Gambaran data di atas menunjukkan pentingnya pengembangan landasan konseling yang berwawasan agama, terutama dalam rangka menghadapi konseli yang kuat memegang nilai-nilai ajaran agamanya. Di dunia barat hal ini berkembang dengan apa yang disebut Konseling Pastoral (konseling berdasarkan nilai-nilai Al Kitab) di kalangan umat Kristiani.

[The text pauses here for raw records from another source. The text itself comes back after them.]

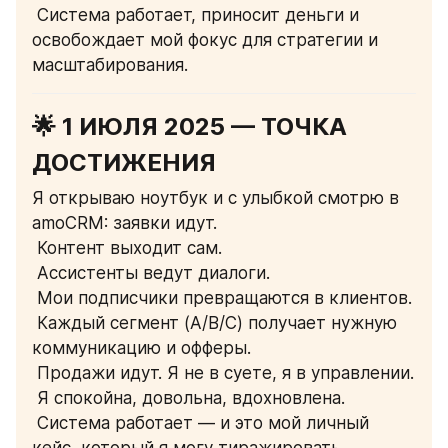
 Система работает, приносит деньги и 
освобождает мой фокус для стратегии и 
масштабирования.
🌟 1 ИЮЛЯ 2025 — ТОЧКА 
ДОСТИЖЕНИЯ
Я открываю ноутбук и с улыбкой смотрю в 
amoCRM: заявки идут.
 Контент выходит сам.
 Ассистенты ведут диалоги.
 Мои подписчики превращаются в клиентов.
 Каждый сегмент (A/B/C) получает нужную 
коммуникацию и офферы.
 Продажи идут. Я не в суете, я в управлении.
 Я спокойна, довольна, вдохновлена.
 Система работает — и это мой личный 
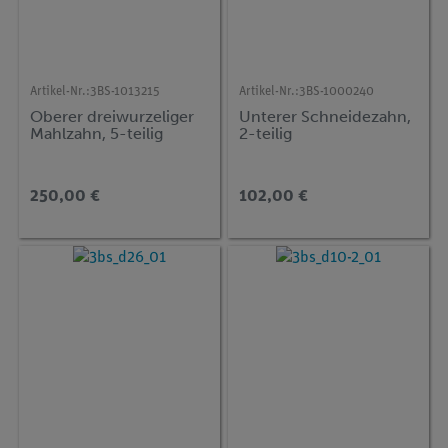
Artikel-Nr.:
3BS-1013215
Artikel-Nr.:
3BS-1000240
Oberer dreiwurzeliger
Unterer Schneidezahn,
Mahlzahn, 5-teilig
2-teilig
250,00 €
102,00 €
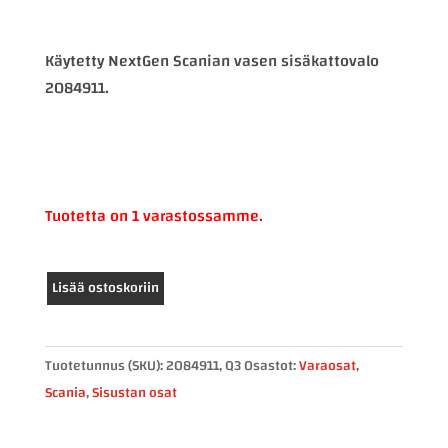
Käytetty NextGen Scanian vasen sisäkattovalo
2084911.
Tuotetta on 1 varastossamme.
Scania
Lisää ostoskoriin
sisäkattovalo
2084911,
vasen
Tuotetunnus (SKU):
2084911, Q3
Osastot:
Varaosat
,
määrä
Scania
,
Sisustan osat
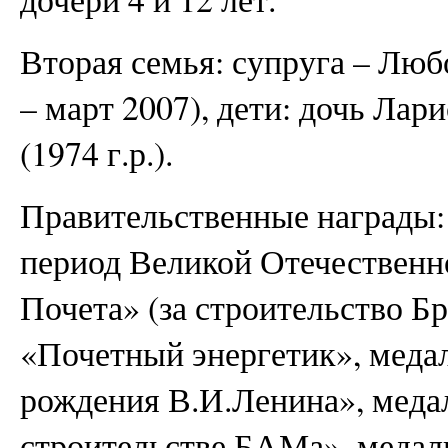
Вторая семья: супруга – Люб
– март 2007), дети: дочь Лари
(1974 г.р.).
Правительственные награды: 
период Великой Отечественн
Почета» (за строительство Б
«Почетный энергетик», медал
рождения В.И.Ленина», медал
строительстве БАМа», медаль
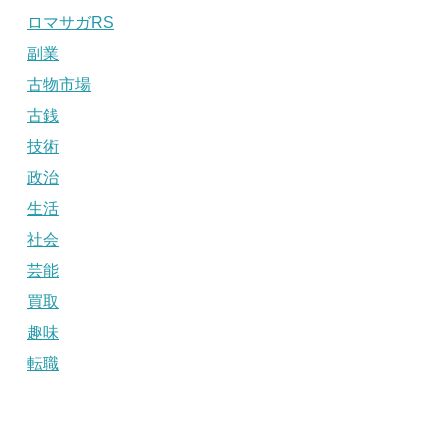
ロマサガRS
副業
古物市場
古銭
技術
政治
生活
社会
芸能
買取
趣味
転職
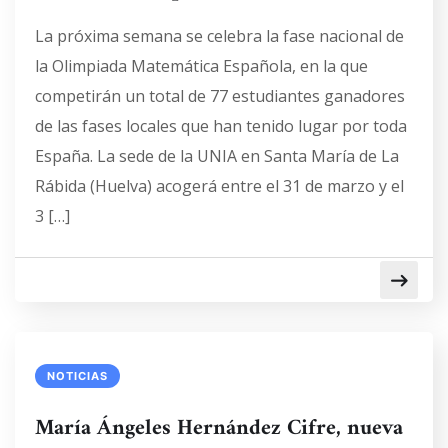
La próxima semana se celebra la fase nacional de
la Olimpiada Matemática Española, en la que
competirán un total de 77 estudiantes ganadores
de las fases locales que han tenido lugar por toda
España. La sede de la UNIA en Santa María de La
Rábida (Huelva) acogerá entre el 31 de marzo y el
3 […]
NOTICIAS
María Ángeles Hernández Cifre, nueva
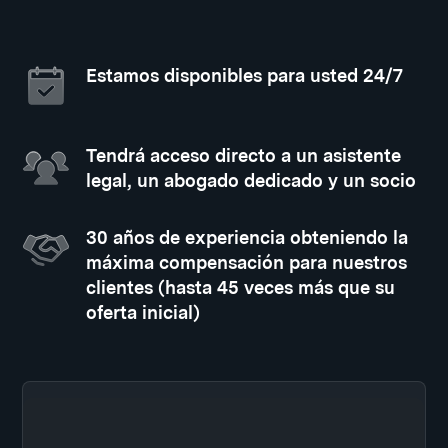
Estamos disponibles para usted 24/7
Tendrá acceso directo a un asistente
legal, un abogado dedicado y un socio
30 años de experiencia obteniendo la
máxima compensación para nuestros
clientes (hasta 45 veces más que su
oferta inicial)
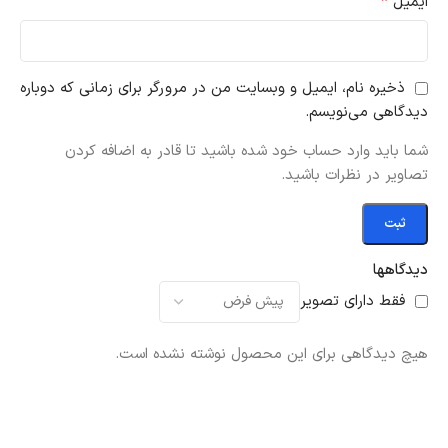
*
ایمیل
ذخیره نام، ایمیل و وبسایت من در مرورگر برای زمانی که دوباره
دیدگاهی می‌نویسم.
شما باید وارد حساب خود شده باشید تا قادر به اضافه کردن
تصاویر در نظرات باشید.
دیدگاهها
فقط دارای تصویر
هیچ دیدگاهی برای این محصول نوشته نشده است.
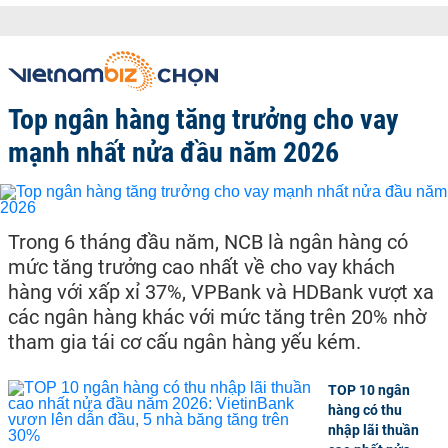
Top ngân hàng tăng trưởng cho vay
mạnh nhất nửa đầu năm 2026
Trong 6 tháng đầu năm, NCB là ngân hàng có
mức tăng trưởng cao nhất về cho vay khách
hàng với xấp xỉ 37%, VPBank và HDBank vượt xa
các ngân hàng khác với mức tăng trên 20% nhờ
tham gia tái cơ cấu ngân hàng yếu kém.
TOP 10 ngân
hàng có thu
nhập lãi thuần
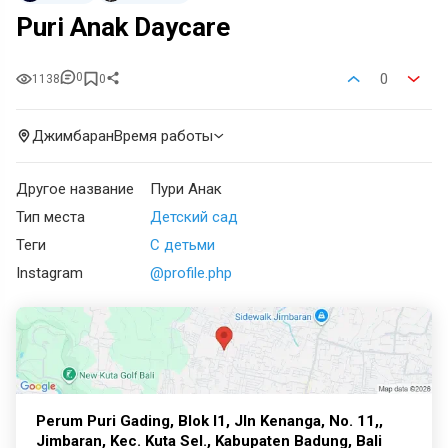
Puri Anak Daycare
0
0
1138
0
Джимбаран
Время работы
Другое название
Пури Анак
Тип места
Детский сад
Теги
С детьми
Instagram
@profile.php
Perum Puri Gading, Blok I1, Jln Kenanga, No. 11,,
Jimbaran, Kec. Kuta Sel., Kabupaten Badung, Bali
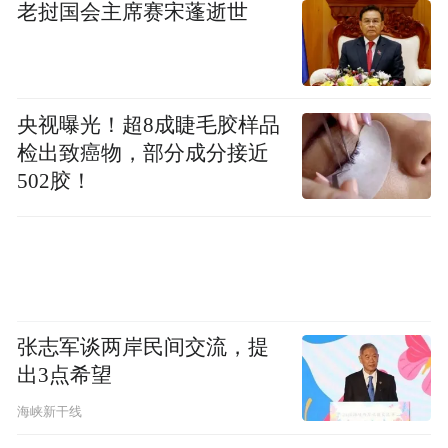
一个月内重启，7月26日的贵州“村超”足球联
老挝国会主席赛宋蓬逝世
赛总决赛，改成“村超”灾后重启感恩专场。
榕江县发展和改革局副局长段碧娟告诉《中
央视曝光！超8成睫毛胶样品
国新闻周刊》，县里觉得重启“村超”不仅是
检出致癌物，部分成分接近
重启比赛本身，更是想通过“村超”带动灾后
502胶！
经济复苏，“只有球赛开始了，把人吸引过来
了，老百姓生意才能做起来，才能恢复大家
的生产生活信心”。
一位榕江县的干部说，“村超”重启是高位推
张志军谈两岸民间交流，提
动，各部门必须按要求全力推进。那时，唐
出3点希望
龙几乎每天只睡三四个小时，刚开始球场清
海峡新干线
淤只能靠人工，进度缓慢。后来，榕江从隔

Ayat-ayat Al Qur’an banyak sekali yang mengandung nilai konseling, namun hal itu belum terungkap dan tersaji secara konseptual dan sistematis. Oleh karena itu kajian ini berusaha mengungkan ayat-ayat tersebut khususnya tentang hakikat manusia, pribadi sehat, dan pribadi tidak sehat, dan menyajikannya secara konseptual dan sistematis. Allah mengisyaratkan untuk memberikan kemudahan bagi orang yang mau mempelajari ayat-ayat Al Qur’an. Firman Allah Swt. yang artinya Sesungguhnya telah Kami mudahkan Al Qur’an untuk pelajaran, maka adakah orang yang mengambil pelajaran ? (Q.S. Al-Qamar: 40). Nah Terus bagaimana pandangan Islam terhadap manusia, Hal itu dapat dijelaskan sebagai berikut:
1. Hakikat Manusia
Menurut konsep konseling, manusia itu pada hakikatnya adalah sebagai makhluk biologis, makhluk pribadi, dan makhluk sosial. Ayat-ayat Al Qur’an menerangkan ketiga komponen tersebut. Di samping itu Al Qur’an juga menerangkan bahwa manusia itu merupakan makhluk religius dan ini meliputi ketiga komponen lainnya, artinya manusia sebagai makhluk biologis, pribadi, dan sosial tidak terlepas dari nilai-nilai manusia sebagai makhluk religius.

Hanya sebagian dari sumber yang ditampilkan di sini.